[Saved data entries]
*** Block opens ***
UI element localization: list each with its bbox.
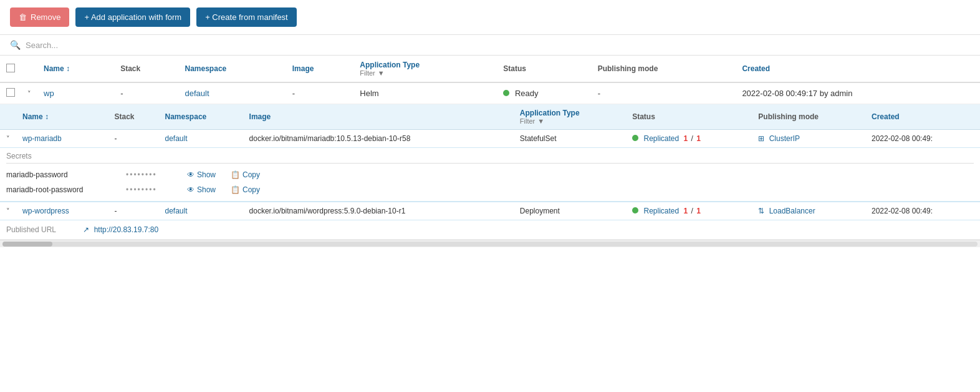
add-application-button[interactable]: + Add application with form	[75, 7, 190, 27]
sub-filter-label: Filter	[520, 117, 535, 125]
row-expand-chevron[interactable]: ˅	[27, 90, 31, 97]
secret-name-password: mariadb-password	[6, 170, 118, 179]
app-name-mariadb[interactable]: wp-mariadb	[22, 134, 62, 143]
sub-col-image[interactable]: Image	[243, 104, 514, 130]
search-icon: 🔍	[10, 40, 21, 50]
col-created[interactable]: Created	[736, 56, 980, 82]
published-url-section: Published URL ↗ http://20.83.19.7:80	[0, 220, 980, 239]
secrets-row: Secrets mariadb-password •••••••• 👁	[0, 148, 980, 202]
wordpress-status: Replicated 1 / 1	[626, 202, 752, 220]
wordpress-publishing-mode: ⇅ LoadBalancer	[752, 202, 865, 220]
sub-filter-icon[interactable]: ▼	[537, 117, 544, 125]
mariadb-publishing-mode: ⊞ ClusterIP	[752, 130, 865, 148]
create-manifest-button[interactable]: + Create from manifest	[196, 7, 297, 27]
app-namespace: default	[179, 82, 286, 104]
filter-label-text: Filter	[360, 69, 375, 77]
scrollbar-thumb[interactable]	[2, 242, 52, 247]
remove-button[interactable]: 🗑 Remove	[10, 7, 69, 27]
mariadb-app-type: StatefulSet	[514, 130, 626, 148]
search-bar: 🔍	[0, 35, 980, 56]
sub-col-status: Status	[626, 104, 752, 130]
mariadb-status-dot	[632, 135, 638, 141]
sub-col-namespace[interactable]: Namespace	[159, 104, 243, 130]
app-name-wp[interactable]: wp	[44, 89, 54, 98]
secret-item-password: mariadb-password •••••••• 👁 Show	[6, 167, 974, 182]
sub-table-header: Name ↕ Stack Namespace Image Application…	[0, 104, 980, 130]
secrets-label: Secrets	[6, 152, 974, 164]
status-dot	[503, 90, 509, 96]
app-publishing-mode: -	[592, 82, 736, 104]
app-name-wordpress[interactable]: wp-wordpress	[22, 207, 69, 215]
secret-item-root-password: mariadb-root-password •••••••• 👁 Show	[6, 182, 974, 197]
copy-icon: 📋	[231, 170, 240, 179]
horizontal-scrollbar[interactable]	[0, 240, 980, 247]
row-checkbox[interactable]	[6, 88, 15, 97]
sub-col-name[interactable]: Name ↕	[16, 104, 108, 130]
published-url-row: Published URL ↗ http://20.83.19.7:80	[0, 220, 980, 240]
clusterip-icon: ⊞	[758, 134, 764, 143]
published-url-link[interactable]: http://20.83.19.7:80	[94, 225, 158, 234]
sub-table-row-mariadb: ˅ wp-mariadb - default docker	[0, 130, 980, 148]
show-password-button[interactable]: 👁 Show	[183, 169, 219, 180]
mariadb-status: Replicated 1 / 1	[626, 130, 752, 148]
wordpress-expand-chevron[interactable]: ˅	[6, 207, 10, 215]
sub-table-row-wordpress: ˅ wp-wordpress - default dock	[0, 202, 980, 220]
select-all-checkbox[interactable]	[6, 64, 15, 72]
col-namespace[interactable]: Namespace	[179, 56, 286, 82]
table-header: Name ↕ Stack Namespace Image Application…	[0, 56, 980, 82]
copy-root-password-button[interactable]: 📋 Copy	[227, 184, 264, 195]
table-row: ˅ wp - default - Helm Ready - 2022-02-08…	[0, 82, 980, 104]
app-status: Ready	[497, 82, 591, 104]
show-root-password-button[interactable]: 👁 Show	[183, 184, 219, 195]
wordpress-stack: -	[108, 202, 158, 220]
sub-col-publishing-mode: Publishing mode	[752, 104, 865, 130]
wordpress-status-dot	[632, 207, 638, 213]
sub-col-stack: Stack	[108, 104, 158, 130]
app-image: -	[286, 82, 354, 104]
applications-table: Name ↕ Stack Namespace Image Application…	[0, 56, 980, 240]
main-content: Name ↕ Stack Namespace Image Application…	[0, 56, 980, 240]
secret-name-root-password: mariadb-root-password	[6, 185, 118, 194]
mariadb-created: 2022-02-08 00:49:	[865, 130, 980, 148]
secrets-section: Secrets mariadb-password •••••••• 👁	[0, 148, 980, 202]
col-image[interactable]: Image	[286, 56, 354, 82]
published-url-label: Published URL	[6, 225, 81, 234]
loadbalancer-icon: ⇅	[758, 207, 764, 215]
mariadb-image: docker.io/bitnami/mariadb:10.5.13-debian…	[243, 130, 514, 148]
copy-password-button[interactable]: 📋 Copy	[227, 169, 264, 180]
eye-icon: 👁	[187, 170, 195, 179]
search-input[interactable]	[26, 41, 213, 50]
sub-applications-table: Name ↕ Stack Namespace Image Application…	[0, 104, 980, 239]
col-publishing-mode: Publishing mode	[592, 56, 736, 82]
app-stack: -	[114, 82, 178, 104]
app-type: Helm	[353, 82, 497, 104]
eye-icon-root: 👁	[187, 185, 195, 194]
secret-dots-root-password: ••••••••	[126, 185, 176, 194]
trash-icon: 🗑	[19, 12, 27, 22]
external-link-icon: ↗	[83, 225, 89, 234]
mariadb-expand-chevron[interactable]: ˅	[6, 135, 10, 142]
app-created: 2022-02-08 00:49:17 by admin	[736, 82, 980, 104]
wordpress-app-type: Deployment	[514, 202, 626, 220]
filter-icon[interactable]: ▼	[378, 69, 385, 77]
mariadb-namespace: default	[159, 130, 243, 148]
wordpress-namespace: default	[159, 202, 243, 220]
toolbar: 🗑 Remove + Add application with form + C…	[0, 0, 980, 35]
copy-icon-root: 📋	[231, 185, 240, 194]
sub-table-wrapper: Name ↕ Stack Namespace Image Application…	[0, 104, 980, 239]
secret-dots-password: ••••••••	[126, 170, 176, 179]
scrollbar-track	[2, 242, 978, 247]
col-name[interactable]: Name ↕	[37, 56, 114, 82]
col-stack: Stack	[114, 56, 178, 82]
col-status: Status	[497, 56, 591, 82]
sub-col-created[interactable]: Created	[865, 104, 980, 130]
wordpress-created: 2022-02-08 00:49:	[865, 202, 980, 220]
mariadb-stack: -	[108, 130, 158, 148]
col-app-type: Application Type Filter ▼	[353, 56, 497, 82]
sub-table-row: Name ↕ Stack Namespace Image Application…	[0, 104, 980, 240]
wordpress-image: docker.io/bitnami/wordpress:5.9.0-debian…	[243, 202, 514, 220]
sub-col-app-type: Application Type Filter ▼	[514, 104, 626, 130]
*** Block closes ***
Line by line, restate the data above exactly as it stands, minus the pictures.

UI element localization: list each with its bbox.
add-application-button[interactable]: + Add application with form	[75, 7, 190, 27]
sub-filter-label: Filter	[520, 117, 535, 125]
row-expand-chevron[interactable]: ˅	[27, 90, 31, 97]
secret-name-password: mariadb-password	[6, 170, 118, 179]
app-name-mariadb[interactable]: wp-mariadb	[22, 134, 62, 143]
sub-col-image[interactable]: Image	[243, 104, 514, 130]
search-icon: 🔍	[10, 40, 21, 50]
col-created[interactable]: Created	[736, 56, 980, 82]
published-url-section: Published URL ↗ http://20.83.19.7:80	[0, 220, 980, 239]
secrets-row: Secrets mariadb-password •••••••• 👁	[0, 148, 980, 202]
wordpress-status: Replicated 1 / 1	[626, 202, 752, 220]
wordpress-publishing-mode: ⇅ LoadBalancer	[752, 202, 865, 220]
sub-filter-icon[interactable]: ▼	[537, 117, 544, 125]
mariadb-publishing-mode: ⊞ ClusterIP	[752, 130, 865, 148]
create-manifest-button[interactable]: + Create from manifest	[196, 7, 297, 27]
app-namespace: default	[179, 82, 286, 104]
filter-label-text: Filter	[360, 69, 375, 77]
scrollbar-thumb[interactable]	[2, 242, 52, 247]
remove-button[interactable]: 🗑 Remove	[10, 7, 69, 27]
mariadb-app-type: StatefulSet	[514, 130, 626, 148]
search-bar: 🔍	[0, 35, 980, 56]
sub-col-status: Status	[626, 104, 752, 130]
mariadb-status-dot	[632, 135, 638, 141]
sub-col-namespace[interactable]: Namespace	[159, 104, 243, 130]
app-name-wp[interactable]: wp	[44, 89, 54, 98]
secret-item-password: mariadb-password •••••••• 👁 Show	[6, 167, 974, 182]
sub-table-header: Name ↕ Stack Namespace Image Application…	[0, 104, 980, 130]
secrets-label: Secrets	[6, 152, 974, 164]
status-dot	[503, 90, 509, 96]
app-publishing-mode: -	[592, 82, 736, 104]
app-name-wordpress[interactable]: wp-wordpress	[22, 207, 69, 215]
secret-item-root-password: mariadb-root-password •••••••• 👁 Show	[6, 182, 974, 197]
copy-icon: 📋	[231, 170, 240, 179]
horizontal-scrollbar[interactable]	[0, 240, 980, 247]
row-checkbox[interactable]	[6, 88, 15, 97]
sub-col-name[interactable]: Name ↕	[16, 104, 108, 130]
published-url-row: Published URL ↗ http://20.83.19.7:80	[0, 220, 980, 240]
clusterip-icon: ⊞	[758, 134, 764, 143]
published-url-link[interactable]: http://20.83.19.7:80	[94, 225, 158, 234]
sub-table-row-mariadb: ˅ wp-mariadb - default docker	[0, 130, 980, 148]
show-password-button[interactable]: 👁 Show	[183, 169, 219, 180]
mariadb-status: Replicated 1 / 1	[626, 130, 752, 148]
wordpress-expand-chevron[interactable]: ˅	[6, 207, 10, 215]
sub-table-row-wordpress: ˅ wp-wordpress - default dock	[0, 202, 980, 220]
select-all-checkbox[interactable]	[6, 64, 15, 72]
col-namespace[interactable]: Namespace	[179, 56, 286, 82]
table-header: Name ↕ Stack Namespace Image Application…	[0, 56, 980, 82]
copy-root-password-button[interactable]: 📋 Copy	[227, 184, 264, 195]
table-row: ˅ wp - default - Helm Ready - 2022-02-08…	[0, 82, 980, 104]
app-status: Ready	[497, 82, 591, 104]
show-root-password-button[interactable]: 👁 Show	[183, 184, 219, 195]
wordpress-stack: -	[108, 202, 158, 220]
sub-col-publishing-mode: Publishing mode	[752, 104, 865, 130]
wordpress-status-dot	[632, 207, 638, 213]
sub-col-stack: Stack	[108, 104, 158, 130]
app-image: -	[286, 82, 354, 104]
applications-table: Name ↕ Stack Namespace Image Application…	[0, 56, 980, 240]
main-content: Name ↕ Stack Namespace Image Application…	[0, 56, 980, 240]
secret-name-root-password: mariadb-root-password	[6, 185, 118, 194]
mariadb-created: 2022-02-08 00:49:	[865, 130, 980, 148]
secrets-section: Secrets mariadb-password •••••••• 👁	[0, 148, 980, 202]
col-image[interactable]: Image	[286, 56, 354, 82]
published-url-label: Published URL	[6, 225, 81, 234]
loadbalancer-icon: ⇅	[758, 207, 764, 215]
mariadb-image: docker.io/bitnami/mariadb:10.5.13-debian…	[243, 130, 514, 148]
copy-password-button[interactable]: 📋 Copy	[227, 169, 264, 180]
eye-icon: 👁	[187, 170, 195, 179]
search-input[interactable]	[26, 41, 213, 50]
sub-applications-table: Name ↕ Stack Namespace Image Application…	[0, 104, 980, 239]
col-publishing-mode: Publishing mode	[592, 56, 736, 82]
app-stack: -	[114, 82, 178, 104]
app-type: Helm	[353, 82, 497, 104]
eye-icon-root: 👁	[187, 185, 195, 194]
secret-dots-root-password: ••••••••	[126, 185, 176, 194]
trash-icon: 🗑	[19, 12, 27, 22]
external-link-icon: ↗	[83, 225, 89, 234]
mariadb-expand-chevron[interactable]: ˅	[6, 135, 10, 142]
app-created: 2022-02-08 00:49:17 by admin	[736, 82, 980, 104]
wordpress-app-type: Deployment	[514, 202, 626, 220]
filter-icon[interactable]: ▼	[378, 69, 385, 77]
mariadb-namespace: default	[159, 130, 243, 148]
wordpress-namespace: default	[159, 202, 243, 220]
toolbar: 🗑 Remove + Add application with form + C…	[0, 0, 980, 35]
copy-icon-root: 📋	[231, 185, 240, 194]
sub-table-wrapper: Name ↕ Stack Namespace Image Application…	[0, 104, 980, 239]
secret-dots-password: ••••••••	[126, 170, 176, 179]
scrollbar-track	[2, 242, 978, 247]
col-name[interactable]: Name ↕	[37, 56, 114, 82]
col-stack: Stack	[114, 56, 178, 82]
col-status: Status	[497, 56, 591, 82]
sub-col-created[interactable]: Created	[865, 104, 980, 130]
wordpress-created: 2022-02-08 00:49:	[865, 202, 980, 220]
mariadb-stack: -	[108, 130, 158, 148]
col-app-type: Application Type Filter ▼	[353, 56, 497, 82]
sub-table-row: Name ↕ Stack Namespace Image Application…	[0, 104, 980, 240]
wordpress-image: docker.io/bitnami/wordpress:5.9.0-debian…	[243, 202, 514, 220]
sub-col-app-type: Application Type Filter ▼	[514, 104, 626, 130]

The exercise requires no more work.